4 COMMUNICATION IS A COMPLEX TASK

It is not our intention to persuade the reader on the potential benefits and harms of the vaccines and whether one should (or not) be vaccinated. We simply seek to highlight that the way one presents the benefits and harms of the vaccine might have an impact on the choice of an individual to acquire the vaccine and how they act once it is acquired. If the goal of public health and government officials, physicians, and so forth, is to get people to accept the vaccine (which might be suggested in some of the statements in the examples we provide above), then it is vitally important that the information is not misleading and that purpose is clearly communicated. Otherwise, there is chance that the attempt to persuade may backfire when individuals find out that the information presented was not accurate and/or was presented in a potentially biased way.

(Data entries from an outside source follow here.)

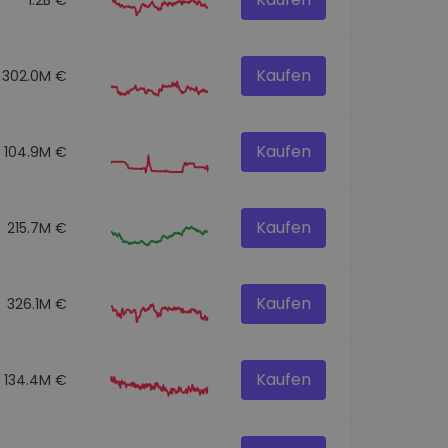
Kaufen
302.0M €
Kaufen
104.9M €
Kaufen
215.7M €
Kaufen
326.1M €
Kaufen
134.4M €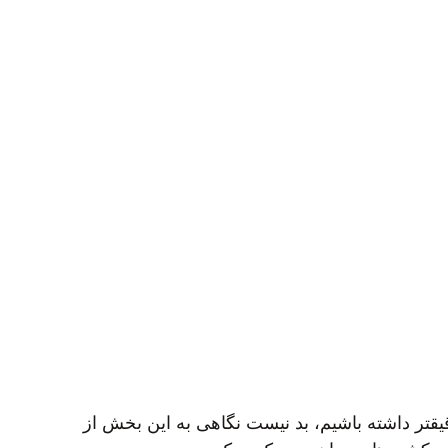
یقتر داشته باشیم، بد نیست نگاهی به این بخش از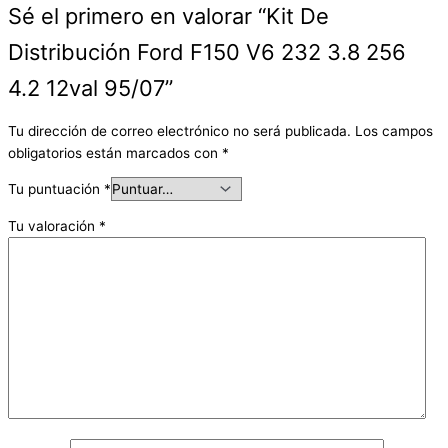
Sé el primero en valorar “Kit De
Distribución Ford F150 V6 232 3.8 256
4.2 12val 95/07”
Tu dirección de correo electrónico no será publicada.
Los campos
obligatorios están marcados con
*
Tu puntuación
*
Tu valoración
*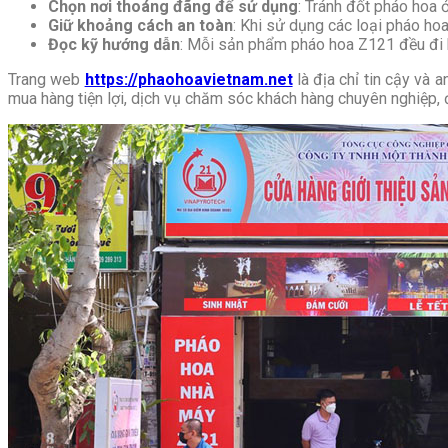
Chọn nơi thoáng đãng để sử dụng
: Tránh đốt pháo hoa 
Giữ khoảng cách an toàn
: Khi sử dụng các loại pháo ho
Đọc kỹ hướng dẫn
: Mỗi sản phẩm pháo hoa Z121 đều đi k
Trang web
https://phaohoavietnam.net
là địa chỉ tin cậy và
mua hàng tiện lợi, dịch vụ chăm sóc khách hàng chuyên nghiệp, 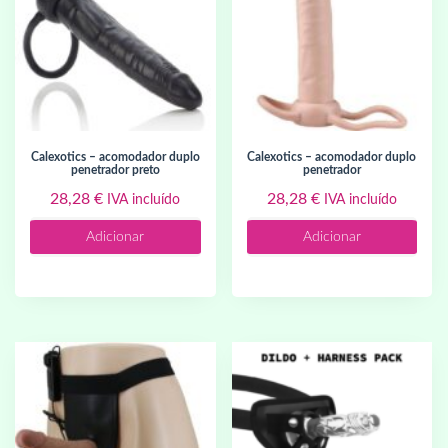
calexotics – acomodador duplo
calexotics – acomodador duplo
penetrador preto
penetrador
28,28
€
28,28
€
IVA incluído
IVA incluído
Adicionar
Adicionar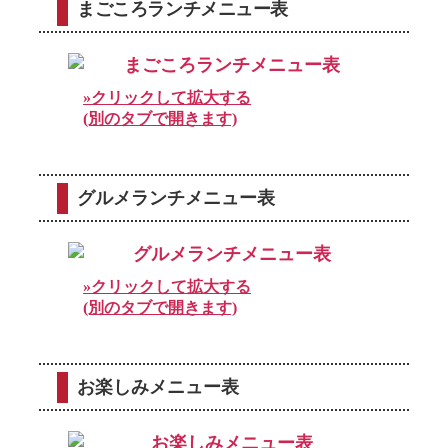
まごころランチメニュー表
»クリックして拡大する
(別のタブで開きます)
グルメランチメニュー表
»クリックして拡大する
(別のタブで開きます)
お楽しみメニュー表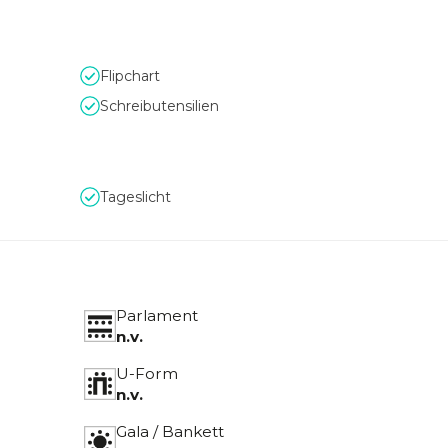
Flipchart
Schreibutensilien
Tageslicht
Parlament
n.v.
U-Form
n.v.
Gala / Bankett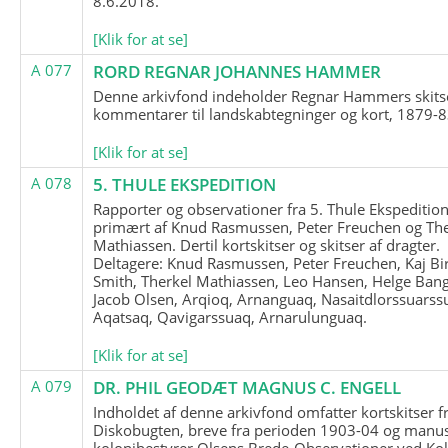
8.6.2018.
[Klik for at se]
A 077
RORD REGNAR JOHANNES HAMMER
Denne arkivfond indeholder Regnar Hammers skits
kommentarer til landskabtegninger og kort, 1879-8
[Klik for at se]
A 078
5. THULE EKSPEDITION
Rapporter og observationer fra 5. Thule Ekspedition
primært af Knud Rasmussen, Peter Freuchen og The
Mathiassen. Dertil kortskitser og skitser af dragter.
Deltagere: Knud Rasmussen, Peter Freuchen, Kaj Bir
Smith, Therkel Mathiassen, Leo Hansen, Helge Bang
Jacob Olsen, Arqioq, Arnanguaq, Nasaitdlorssuarss
Aqatsaq, Qavigarssuaq, Arnarulunguaq.
[Klik for at se]
A 079
DR. PHIL GEODÆT MAGNUS C. ENGELL
Indholdet af denne arkivfond omfatter kortskitser f
Diskobugten, breve fra perioden 1903-04 og manus
kolonibestyrer Olsens Brede-Observationer ved Ko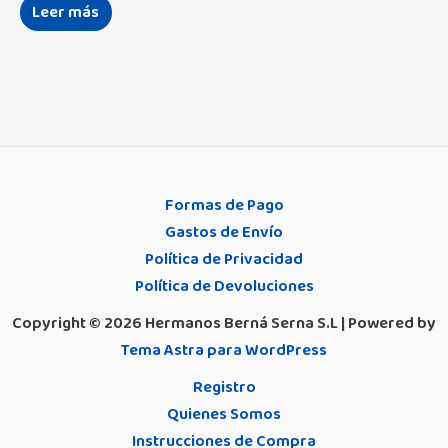
Leer más
Formas de Pago
Gastos de Envío
Política de Privacidad
Política de Devoluciones
Copyright © 2026 Hermanos Berná Serna S.L | Powered by
Tema Astra para WordPress
Registro
Quienes Somos
Instrucciones de Compra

In responding to the pandemic, the public is often in a position where they must rely on what they are told by experts. Those experts must be careful not to assume that the public knows the meaning of terms used in the trials (e.g., RRR, vaccine efficacy), nor can we assume the public has access to the trial data, even if they had the expertise to interpret the findings. It is also important that the experts are correct in their own understanding—in our examples, we see cases where even the people who are trained on how to interpret trial results ran into difficulty in translating that in a way that the general public might understand without misrepresenting what is learned from the trials.

Communication of evidence from clinical trials is a complex task and to the best of our knowledge there are no simple solutions. Unfortunately, we cannot provide definitive solutions—we only describe the problem. In our opinion recognizing the problem(s) is the first step in the long road to finding solutions. Ignoring the problem is a prescription to falling into the trap described by Bernard Shaw.

CONFLICT OF INTERESTS

The authors declare that there are no conflict of interests.